A situação na Nicarágua é muito complicada a nível econômico, político e social. Por isso, os estudantes da Universidade Centro-Americana em Manágua manifestam-se há dias na sede da universidade pedindo liberdade para os manifestantes presos, o respeito aos direitos humanos e o direito se manifestar pacificamente.

A reportagem é publicada por Religión Digital, 15-04-2021. A tradução é de Wagner Fernandes de Azevedo.

A situação que o país e essa universidade jesuíta vivem foi analisada durante o webinar “A Universidade Centro-Americana de Manágua sob assédio: a atual conjuntura na Nicarágua”. Nele participaram de forma muito ativa Ana García Mina, vice-reitora de Serviços à Comunidade Universitária e Estudantes da Pontifícia Universidade de Comillas, Espanha, que os animou a continuar sendo “uma universidade encarnada no povo e para o povo nicaraguense”. Também agradeceu a UCA por seguir implicada nos processos históricos de transformação social, econômicos e políticos, tentando encontrar uma nova ordem social mais humana e humanizante, e recordou as palavras de Ignacio Ellacuría: “uma universidade que lute pela verdade, pela justiça e pela liberdade, não pode menos que se ver perseguida”.

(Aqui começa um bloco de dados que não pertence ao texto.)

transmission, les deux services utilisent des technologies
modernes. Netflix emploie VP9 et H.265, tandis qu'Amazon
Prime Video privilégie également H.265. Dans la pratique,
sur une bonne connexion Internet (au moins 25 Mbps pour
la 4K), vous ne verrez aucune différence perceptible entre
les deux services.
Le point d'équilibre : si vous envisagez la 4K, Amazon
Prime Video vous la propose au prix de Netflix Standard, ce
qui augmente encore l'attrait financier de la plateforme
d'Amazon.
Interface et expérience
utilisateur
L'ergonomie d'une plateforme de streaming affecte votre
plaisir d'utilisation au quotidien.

Os participantes destacaram dados que levam a essa reflexão: reduziu-se em 65% o orçamento estatal anual à UCA; o número de estudantes caiu 40% não apenas pela situação das famílias durante a crise, mas também pela insegurança e perseguição sofrida pelos estudantes da universidade; cortou-se o número de bolsas em 75% e, em geral, o fato de que a crise sanitária atual expôs a universidade a uma maior vulnerabilidade.

No evento, apoiado pela Associação de Universidades Confiadas à Companhia de Jesus na América Latina (AUSJAL), pelo Sistema Universitário Jesuíta e pela International Association of Jesuit Universities, participaram diversos representantes da Companhia de Jesus, que analisaram a situação econômica e a falta de liberdades no país centro-americano. Entre eles, intervieram Michael Grazini, s.j., secretário de Educação Superior da Companhia de Jesus; Roberto Jaramillo, s.j., presidente da Conferência de Provinciais da América Latina (CPAL); Luis Arriaga Valenzuela, presidente da AUSJAL, e José Luis Idiáquez, reitor da Universidade Centro-Americana da Nicarágua.